James Murdoch wants the world to know he is out of the family business.
Once considered a potential successor to Rupert Murdoch, James Murdoch on Friday resigned from the board of the newspaper publisher News Corp, severing his last corporate tie to his father’s global media empire.
“My resignation is due to disagreements over certain editorial content published by the Company’s news outlets and certain other strategic decisions,”Murdoch, 47, wrote in his resignation letter, which News Corp disclosed in a filing shortly after the close of business on Friday.
The two sides began discussing Murdoch’s departure from the News Corp board earlier this year, according to two people with knowledge of the matter.
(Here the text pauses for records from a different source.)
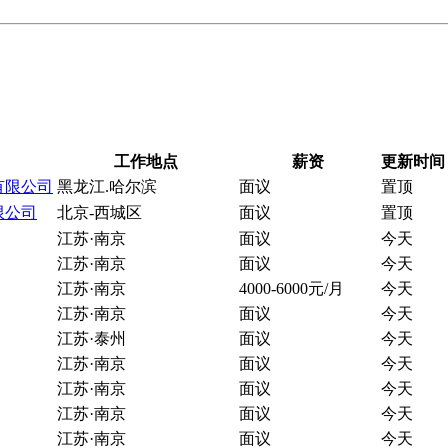
工作地点
薪资
更新时间
有限公司
黑龙江.哈尔滨
面议
置顶
限公司
北京-西城区
面议
置顶
江苏·南京
面议
今天
江苏·南京
面议
今天
江苏·南京
4000-6000元/月
今天
江苏·南京
面议
今天
江苏·泰州
面议
今天
江苏·南京
面议
今天
江苏·南京
面议
今天
江苏·南京
面议
今天
江苏·南京
面议
今天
But his terse resignation note belied the behind-the-scenes drama that has brought Murdoch to this point in his life and career.
And it widened the schism that has emerged between James and his 89-year-old father and his older brother, Lachlan, once a dynastic triumvirate that for years held sweeping influence over the world’s cultural and political affairs.
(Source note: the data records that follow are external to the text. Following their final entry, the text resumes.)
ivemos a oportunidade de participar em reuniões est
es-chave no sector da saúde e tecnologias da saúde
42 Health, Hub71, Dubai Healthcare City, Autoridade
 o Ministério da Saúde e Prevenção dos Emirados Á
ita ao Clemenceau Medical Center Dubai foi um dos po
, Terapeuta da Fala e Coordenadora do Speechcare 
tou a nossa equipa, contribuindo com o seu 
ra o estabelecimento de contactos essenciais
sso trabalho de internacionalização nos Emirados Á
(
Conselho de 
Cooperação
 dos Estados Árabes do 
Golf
A political outlier in his conservative-leaning family, James Murdoch has sought to reinvent himself as an independent investor with a focus on causes more closely associated with liberals, like environmentalism, which he and his wife, Kathryn Murdoch, have long championed.
He has also taken public stands against President Trump, who has counted Fox News, a prime Murdoch asset, among his closest media allies.
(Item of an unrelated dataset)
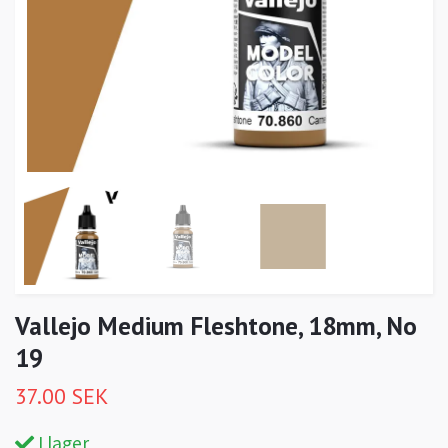
Vallejo Medium Fleshtone, 18mm, No
19
37.00 SEK
I lager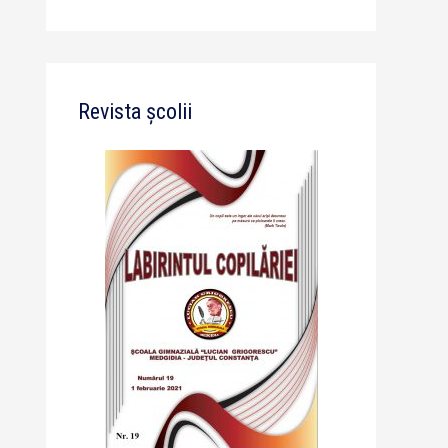
Revista școlii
Weeks ago, James and his wife jointly contributed more than $1 million to a fund-raising committee for former Vice-President Joseph R. Biden Jr, the presumptive Democratic nominee for President. And in February, as wildfires raged across Australia — his father’s birthplace — James Murdoch issued a rebuke of his own family’s media properties, criticising how Murdoch publications have covered climate change.
Such public gestures came after a period when James Murdoch’s hopes of succeeding his father at the helm of a worldwide empire had been all but extinguished. He had already departed the Fox Corporation, the family’s TV and entertainment arm, which was dismantled after his family transferred many of its assets to The Walt Disney Company in a blockbuster sale that was completed last year.
His last formal link to the family business was through News Corp, which publishes The Wall Street Journal and The Sun of London and The New York Post.